Molecular Markers of Atrial Fibrillation
Dr. Jeffrey Olgin, University of California San Francisco
Atrial fibrillation is the most common abnormal heart rhythm seen in practice and is a major cause of stroke and heart failure. Age, hypertension, heart failure, obesity and sleep apnea are all risk factors for the development of atrial fibrillation. Currently, we have no strategy for preventing atrial fibrillation. A major barrier is the lack of a way to identify patients at risk for developing atrial fibrillation or at risk for progression of their atrial fibrillation from rare episodes to persistent or permanent forms of atrial fibrillation. As a result, our current strategy for treating atrial fibrillation is to wait for people to develop the arrhythmia (the final manifestation of a disease process) and to try to control the abnormal rhythm (instead of the underlying “disease-causing” process) or control symptoms of the abnormal rhythm. To illustrate the current state of treatment, it may be helpful to contrast how we treat coronary disease. Prior to our understanding of the underlying “disease-causing” process for coronary disease, the main treatment was bypass surgery, angioplasty and medications to treat angina. With the understanding of the role of cholesterol in the disease process, biomarkers of the disease risk (LDL cholesterol, HDL) were developed allowing physicians and researchers to identify patients at risk before the disease developed. In addition, development of drugs to treat the underlying cause of coronary disease (eg. statins) now allow us to treat patients at risk for developing coronary disease to prevent coronary disease before it happens.
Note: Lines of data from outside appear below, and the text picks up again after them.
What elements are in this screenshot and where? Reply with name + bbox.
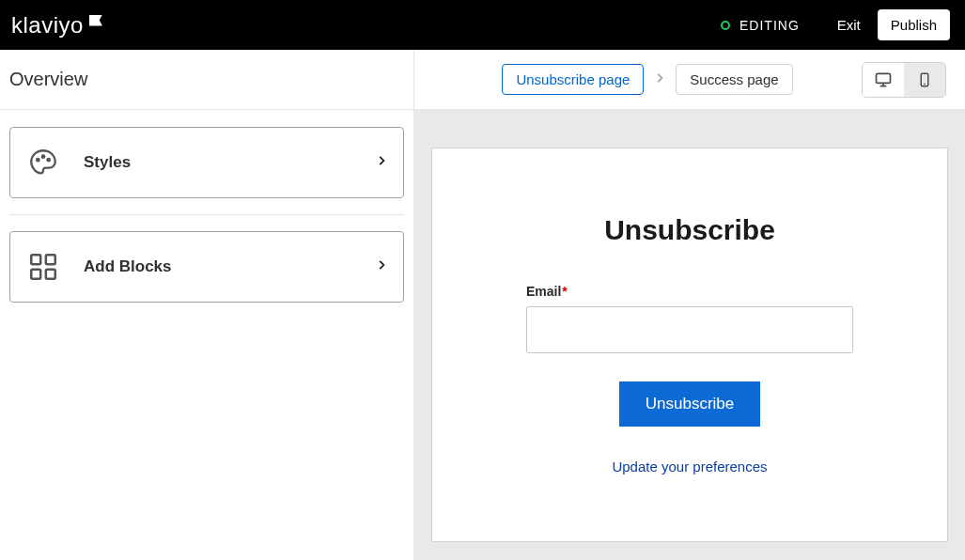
svg-rect-4	[46, 255, 55, 264]
canvas-toolbar: Unsubscribe page Success page	[414, 50, 965, 110]
svg-point-2	[47, 159, 50, 162]
device-toggle	[862, 62, 946, 98]
exit-link[interactable]: Exit	[837, 17, 861, 33]
preview-card: Unsubscribe Email* Unsubscribe Update yo…	[431, 148, 948, 542]
sidebar-title: Overview	[0, 50, 413, 110]
sidebar-divider	[9, 214, 404, 215]
status-label: EDITING	[739, 18, 800, 33]
styles-tile[interactable]: Styles	[9, 127, 404, 198]
status-dot-icon	[721, 21, 730, 30]
svg-rect-5	[31, 270, 40, 279]
svg-point-1	[42, 155, 45, 158]
main-layout: Overview Styles	[0, 50, 965, 560]
add-blocks-tile[interactable]: Add Blocks	[9, 231, 404, 303]
styles-tile-label: Styles	[84, 153, 375, 172]
page-title: Unsubscribe	[604, 214, 775, 246]
step-tabs: Unsubscribe page Success page	[433, 64, 862, 95]
add-blocks-tile-label: Add Blocks	[84, 257, 375, 276]
app-logo: klaviyo	[11, 12, 102, 39]
canvas: Unsubscribe page Success page	[414, 50, 965, 560]
logo-flag-icon	[89, 15, 102, 26]
topbar: klaviyo EDITING Exit Publish	[0, 0, 965, 50]
chevron-right-icon	[649, 71, 670, 88]
required-marker: *	[562, 284, 567, 299]
svg-rect-7	[877, 73, 891, 83]
svg-rect-3	[31, 255, 40, 264]
sidebar: Overview Styles	[0, 50, 414, 560]
blocks-icon	[25, 249, 61, 285]
email-input[interactable]	[526, 306, 853, 353]
unsubscribe-button[interactable]: Unsubscribe	[619, 381, 761, 427]
desktop-view-button[interactable]	[863, 63, 904, 97]
chevron-right-icon	[375, 154, 388, 171]
chevron-right-icon	[375, 258, 388, 275]
sidebar-body: Styles Add Blocks	[0, 110, 413, 303]
logo-text: klaviyo	[11, 12, 84, 39]
publish-button[interactable]: Publish	[878, 9, 950, 40]
canvas-surface: Unsubscribe Email* Unsubscribe Update yo…	[414, 110, 965, 560]
email-field-row: Email*	[526, 284, 853, 353]
email-label: Email*	[526, 284, 853, 299]
update-preferences-link[interactable]: Update your preferences	[612, 459, 767, 474]
svg-point-0	[37, 159, 39, 162]
mobile-view-button[interactable]	[904, 63, 945, 97]
tab-success-page[interactable]: Success page	[676, 64, 792, 95]
tab-unsubscribe-page[interactable]: Unsubscribe page	[502, 64, 644, 95]
svg-rect-6	[46, 270, 55, 279]
palette-icon	[25, 145, 61, 180]
editing-status: EDITING	[721, 18, 800, 33]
No such strategy currently exists for atrial fibrillation; however, the proposed research is an important step in the process of developing strategies to prevent the progression of atrial fibrillation.
Research from Dr. Jeffrey Olgin, Gallo-Chatterjee Distinguish Professor of Medicine and Chief of Cardiology at University of California San Francisco, as well as others have demonstrated that atrial fibrosis (scarring) is an important underlying disease process that leads to atrial fibrillation in all of the at-risk conditions above. Dr. Olgin’s laboratory has identified a unique molecular “fingerprint” of the cells that cause fibrosis in the atria. The Mark Cuban Foundation is funding an innovation research study at the University of California San Francisco in which Dr. Olgin will leveraging this library of proteins to identify new markers of the development and progression of atrial fibrillation in patients. The study will be the first of its kind—not only leveraging these new findings from the basic laboratory, but also developing new techniques to image atrial function and using mobile technology to make it easier for patients to participate in this research. This important research could one day lead to a blood test that can determine whether someone is at risk for developing atrial fibrillation, before it develops, identify those with atrial fibrillation that will progress to persistent forms of atrial fibrillation and provide insights into new treatments that could prevent atrial fibrillation from developing.